WordPress 7.1, baptisé « Mary Lou », est disponible depuis le 19 août 2026. Cette version cible directement le travail quotidien des équipes : création responsive, traitement des médias, collaboration éditoriale et nouvelles possibilités pour les développeurs.
Ce qui change dans l’éditeur
Les styles responsives arrivent dans l’éditeur de site. Un bloc peut être ajusté selon différentes tailles d’écran et prévisualisé sans passer systématiquement par du CSS personnalisé. Pour une équipe qui maintient des pages de formation ou des contenus marketing, cela doit simplifier les vérifications entre ordinateur, tablette et mobile.

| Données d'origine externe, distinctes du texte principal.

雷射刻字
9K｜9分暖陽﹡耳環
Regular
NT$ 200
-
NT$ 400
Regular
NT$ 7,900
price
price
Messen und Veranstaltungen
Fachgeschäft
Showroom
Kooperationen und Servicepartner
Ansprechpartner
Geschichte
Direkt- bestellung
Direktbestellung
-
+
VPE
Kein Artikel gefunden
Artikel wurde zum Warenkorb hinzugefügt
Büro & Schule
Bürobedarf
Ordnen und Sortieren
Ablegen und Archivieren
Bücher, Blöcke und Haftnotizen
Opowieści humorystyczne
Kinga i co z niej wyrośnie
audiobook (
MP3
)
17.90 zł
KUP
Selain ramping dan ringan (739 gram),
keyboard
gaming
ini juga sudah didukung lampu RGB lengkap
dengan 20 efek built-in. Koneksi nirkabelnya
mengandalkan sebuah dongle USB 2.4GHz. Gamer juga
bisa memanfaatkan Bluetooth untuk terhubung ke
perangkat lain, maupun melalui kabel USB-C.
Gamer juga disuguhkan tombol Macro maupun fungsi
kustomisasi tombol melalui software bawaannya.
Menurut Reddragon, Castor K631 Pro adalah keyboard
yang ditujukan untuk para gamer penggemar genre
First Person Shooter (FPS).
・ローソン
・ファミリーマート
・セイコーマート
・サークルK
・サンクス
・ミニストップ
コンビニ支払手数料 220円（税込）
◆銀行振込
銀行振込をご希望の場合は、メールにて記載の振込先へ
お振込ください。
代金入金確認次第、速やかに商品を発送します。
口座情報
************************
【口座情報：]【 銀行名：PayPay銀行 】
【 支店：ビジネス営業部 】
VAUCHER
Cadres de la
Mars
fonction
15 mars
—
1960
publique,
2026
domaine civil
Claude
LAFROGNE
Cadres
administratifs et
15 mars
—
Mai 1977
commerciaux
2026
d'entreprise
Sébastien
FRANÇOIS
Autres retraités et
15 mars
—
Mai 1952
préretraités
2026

Un nouvel espace pour les médias
Le nouvel éditeur de médias rassemble le recadrage libre ou proportionnel, les retournements, la rotation précise et l’édition des métadonnées. WordPress annonce aussi davantage de traitement d’images dans le navigateur, afin d’alléger la charge du serveur et de limiter les problèmes de mémoire ou de délai pendant les téléversements importants.
Des Notes plus utiles pour la validation
Les Notes prennent désormais en charge le texte enrichi, les liens et les mentions. Elles peuvent également viser une portion de texte plutôt qu’un bloc entier. La revue d’un article ou d’une page peut ainsi rester attachée au contenu concerné, avec plusieurs conversations en parallèle.
Nouveaux blocs et outils pour les développeurs
- un bloc Playlist pour réunir plusieurs pistes audio ;
- un bloc Onglets pour organiser des contenus liés sans allonger la page ;
- une API publique permettant d’enregistrer des collections d’icônes ;
- des évolutions de l’Abilities API pour mieux encadrer les automatisations et les outils assistés par IA.
Faut-il mettre à jour immédiatement ?
Les nouveautés sont intéressantes, mais une mise à jour professionnelle doit rester progressive. Avant le passage en production, vérifiez sur une préproduction la compatibilité du thème, des extensions, des formulaires, des parcours de formation et des fonctions de cache. Contrôlez ensuite les affichages aux principales largeurs d’écran.
Le bon réflexe n’est pas seulement de regarder la liste des nouveautés : il faut mesurer ce qu’elles changent dans les parcours réellement utilisés par vos équipes et vos visiteurs.